Rozdział 2 ( druga część )
* Oczami Justina *
Moja młodsza siostra i Victoria wyszły na taras, a ja obserwowałem je dopóki nie zniknęły z mojego pola widzenia.
- Lubisz Victorię - stwierdziła Cara siadając obok mnie na fotelu
- Nie - zaprzeczyłem od razu, choć nie było to prawdą. Dziewczyna się zaśmiała
- Znam Cię bardzo dobrze Justin. Widzę kiedy kłamiesz i właśnie to robisz - uśmiechnęła się. Miała rację. Westchnąłem.

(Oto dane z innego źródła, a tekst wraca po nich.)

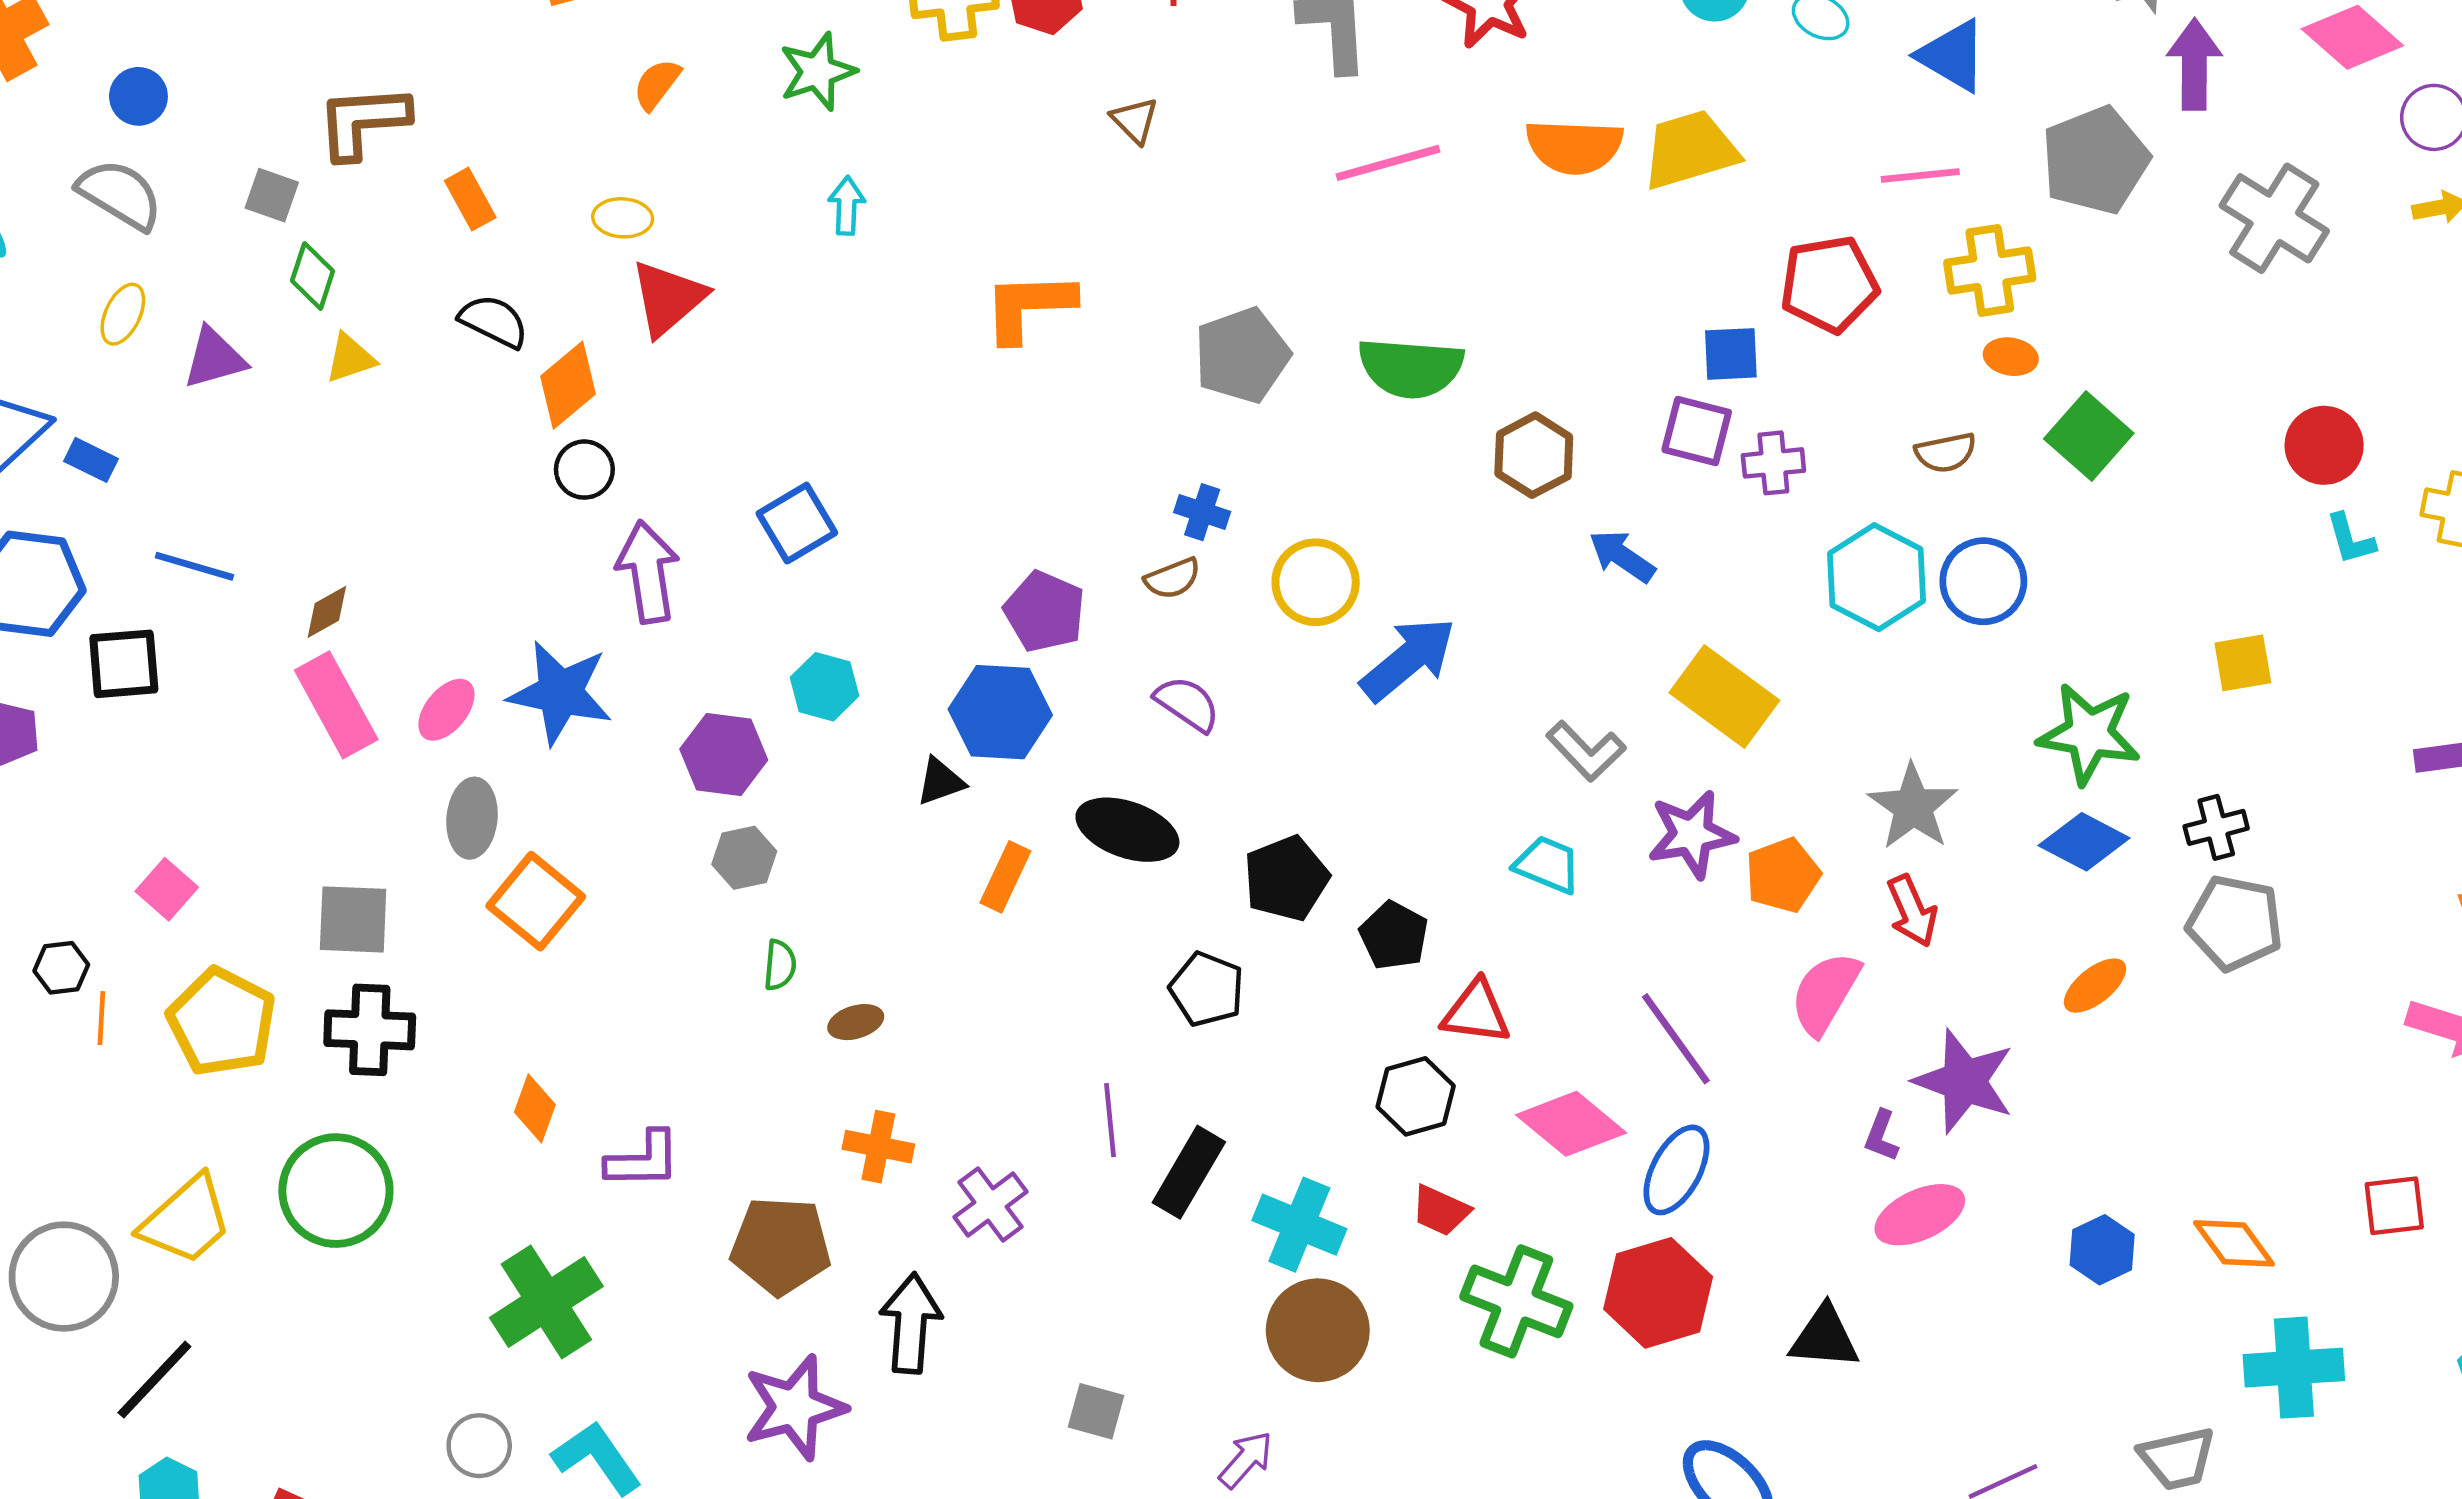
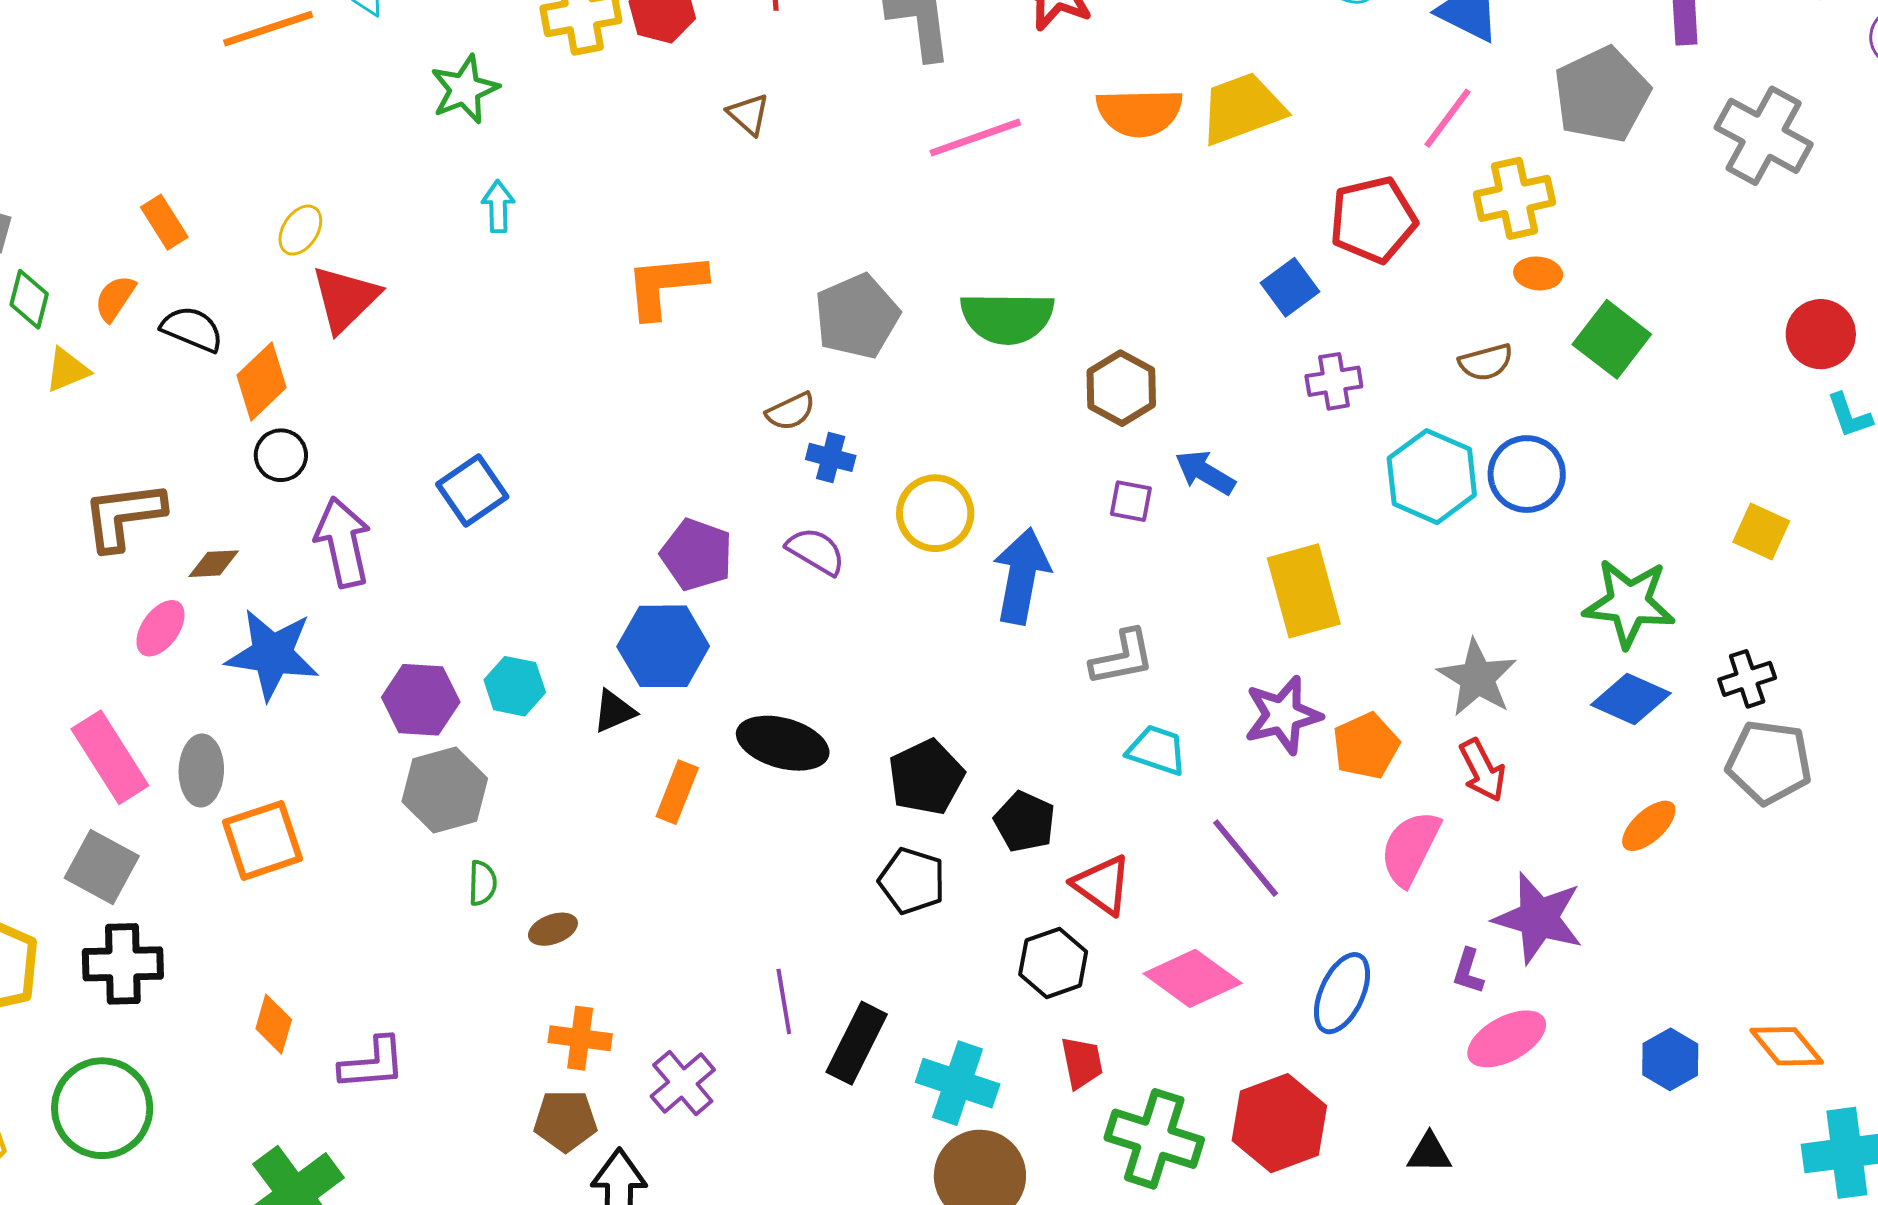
orange semicircle: (657, 84) -> (115, 298), moved
brown L-shape: (363, 122) -> (124, 516), moved
pink line: (1920, 175) -> (1448, 118), turned -44
yellow ellipse: (623, 218) -> (300, 230), turned -57
blue square: (1731, 354) -> (1290, 287), turned -30
purple square: (1697, 431) -> (1131, 501), moved, size x0.7
brown semicircle: (1173, 578) -> (791, 411), moved
brown diamond: (327, 612) -> (214, 564), moved, turned 30
blue arrow: (1408, 659) -> (1022, 576), turned -36
yellow square: (2243, 663) -> (1761, 531), turned 38
cyan hexagon: (825, 687) -> (515, 686), moved
yellow rectangle: (1724, 697) -> (1304, 591), turned 42
purple semicircle: (1187, 704) -> (816, 551), moved
pink rectangle: (336, 705) -> (110, 757), moved
pink ellipse: (446, 710) -> (161, 628), moved
gray L-shape: (1586, 751) -> (1122, 658), moved, turned -54
gray hexagon: (744, 858) -> (445, 790), size x1.5
orange square: (536, 901) -> (263, 840), turned 36
gray square: (353, 919) -> (102, 867), turned 30
black pentagon: (1207, 989) -> (912, 881), moved
red triangle: (1476, 1012) -> (1102, 885), turned 32
purple line: (1676, 1039) -> (1246, 858), moved
blue ellipse: (1676, 1170) -> (1342, 993), moved
red trapezoid: (1441, 1210) -> (1082, 1063), turned -122
brown pentagon: (781, 1246) -> (565, 1121), moved, size x0.7
black triangle: (1824, 1337) -> (1429, 1153), size x0.7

- Masz rację. Lubię ją. Ale co z tego ?
- Powiedz jej o tym - uśmiechnęła się. Jak zawsze pozytywna Cara
- Nie mogę
- Dlaczego ? - spytała zdziwiona
- Victoria mnie nie lubi i dobrze o tym wiesz
- Spróbować możesz Justin - uśmiechnęła się, co ja odwzajemniłem. Do salonu weszła moja mama z Jaxonem. Chłopiec od razu do mnie podbiegł.
- Cara, pomożesz mi przy kolacji ? - spytała mama
- Jasne - odpowiedziała moja kuzynka i razem poszły do kuchni. Ja z moim przyrodnim bratem wyszedłem na mały plac zabaw, który znajdował się na mojej posesji.
* Oczami Victorii *
Usiadłam na huśtawce i zwróciłam się do Justina :
- Pohuśtaj mnie
- Słucham ? - spojrzał na mnie
- Powiedziałam byś mnie pohuśtał - wzruszyłam ramionami
Bieber uśmiechnął się i podszedł od tyłu pchając pare razy huśtawkę. Śmiałam się i bawiłam jak małe dziecko. Huśtawka się zatrzymała, a ja dalej na niej siedziałam uśmiechając się
- Jak dziecko - pokręcił głową Justin i zaśmiał się
- Oj zamknij się - powiedziałam i uderzyłam go delikatnie w ramię.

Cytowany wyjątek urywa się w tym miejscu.